This review surveys preclinical and mechanistic literature suggesting doxycycline’s antioxidant, anti-inflammatory, and ER-stress–modulating activities may protect dopaminergic neurons and thus could be repurposed for Parkinson’s disease.

Repurposing an FDA-approved drug with demonstrated neuroprotective effects offers a comparatively fast translational path for PD therapeutics targeting inflammation, oxidative and ER stress, but concrete molecular mechanisms and clinical efficacy data are still limited.

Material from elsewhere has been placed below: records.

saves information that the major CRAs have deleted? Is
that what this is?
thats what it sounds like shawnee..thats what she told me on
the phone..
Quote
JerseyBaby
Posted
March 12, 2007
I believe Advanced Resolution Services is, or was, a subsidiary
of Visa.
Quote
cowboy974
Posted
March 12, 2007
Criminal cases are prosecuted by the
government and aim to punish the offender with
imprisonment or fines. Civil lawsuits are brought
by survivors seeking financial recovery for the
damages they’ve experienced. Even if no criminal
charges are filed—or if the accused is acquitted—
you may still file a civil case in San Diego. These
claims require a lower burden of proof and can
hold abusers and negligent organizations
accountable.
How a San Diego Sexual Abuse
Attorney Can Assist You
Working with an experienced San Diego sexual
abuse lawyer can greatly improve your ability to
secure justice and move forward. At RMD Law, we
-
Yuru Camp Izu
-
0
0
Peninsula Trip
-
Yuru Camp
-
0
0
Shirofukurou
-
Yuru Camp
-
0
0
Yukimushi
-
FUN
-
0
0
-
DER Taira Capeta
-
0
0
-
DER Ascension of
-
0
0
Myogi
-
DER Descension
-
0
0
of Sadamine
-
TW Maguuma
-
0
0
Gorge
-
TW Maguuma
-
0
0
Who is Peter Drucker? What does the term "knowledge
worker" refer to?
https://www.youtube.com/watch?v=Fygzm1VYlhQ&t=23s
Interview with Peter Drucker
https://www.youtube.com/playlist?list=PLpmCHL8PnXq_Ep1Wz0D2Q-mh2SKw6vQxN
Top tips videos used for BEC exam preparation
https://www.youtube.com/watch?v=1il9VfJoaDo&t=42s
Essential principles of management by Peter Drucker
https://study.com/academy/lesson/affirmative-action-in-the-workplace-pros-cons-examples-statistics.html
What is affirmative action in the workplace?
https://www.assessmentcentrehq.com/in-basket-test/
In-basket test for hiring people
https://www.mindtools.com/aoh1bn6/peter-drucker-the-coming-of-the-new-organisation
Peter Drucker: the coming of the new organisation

Parkinson's disease (PD) is the second most common neurodegenerative disease subsequent to Alzheimers disease (AD). PD is characterized by progressive neurodegeneration of the dopaminergic neurons in the substantia nigra pars compacta (SNpc). Notably, the management of PD is chiefly symptomatic without modifying the underlying PD neuropathology. Moreover, prolonged use of anti-PD medications may be correlated with severe harmful effects such as dyskinesia and neuronal oxidative stress. Consequently, repurposing FDA-permitted therapies with antioxidants and anti-inflammatory capacities may prevent the progression of PD neuropathology. The antibiotic doxycycline has been shown to alleviate PD neuropathology by restraining the development of neurodegeneration, neuroinflammation, oxidative stress, and endoplasmic reticulum (ER) stress. However, the molecular mechanism of doxycycline in PD is not fully explained. Hence, this review purposes to examine the various effects of doxycycline regarding its potential molecular mechanism alongside the progression of PD.